Do electric utilities have the ability to shut off power under current law?
SDCL 49-34A-2.1 provides in relevant part that
No public utility may, except in cases of emergency, fail to provide, discontinue,
reduce or impair service to a community, or a part of a community, except for
nonpayment of account or violation of rules and regulations, unless permission has
been first obtained from the Public Utilities Commission to do so. …
Therefore, pursuant to this law a public utility may disconnect power in cases of emergency.
What is a Public Safety Power Shutoff plan (PSPS)?
A Public Safety Power Shutoff (PSPS) is a safety measure initiated by utilities, designed to reduce the risk of wildfire or other catastrophic events and to protect infrastructure, as well as company, public, and private property and the health and safety of residents by proactively temporarily deenergizing power lines during extreme and dangerous weather conditions.

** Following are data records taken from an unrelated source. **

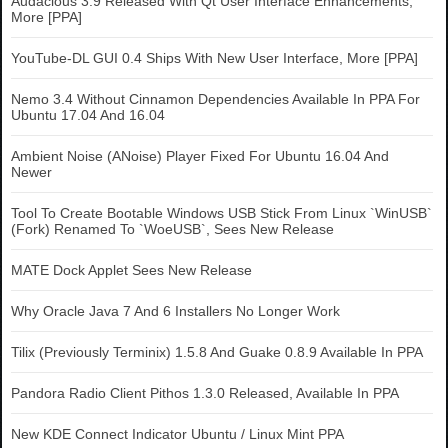
Audacious 3.9 Released With Qt User Interface Enhancements,
More [PPA]
YouTube-DL GUI 0.4 Ships With New User Interface, More [PPA]
Nemo 3.4 Without Cinnamon Dependencies Available In PPA For
Ubuntu 17.04 And 16.04
Ambient Noise (ANoise) Player Fixed For Ubuntu 16.04 And
Newer
Tool To Create Bootable Windows USB Stick From Linux `WinUSB`
(Fork) Renamed To `WoeUSB`, Sees New Release
MATE Dock Applet Sees New Release
Why Oracle Java 7 And 6 Installers No Longer Work
Tilix (Previously Terminix) 1.5.8 And Guake 0.8.9 Available In PPA
Pandora Radio Client Pithos 1.3.0 Released, Available In PPA
New KDE Connect Indicator Ubuntu / Linux Mint PPA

What is the PUC’s role in utility companies’ PSPS plans?
Under current South Dakota law, the PUC does not have authority to require or approve the plan.
Are PSPSs common?
PSPS plans and wildfire prevention procedures are not unique to any one utility. PSPS plans have become a topic of conversation across the county, particularly in the wake of devastating fires on the West Coast in 2018 and in Hawaii in 2023 where lives were lost, for example. Therefore, this is a topic that many, if not all states, are dealing with.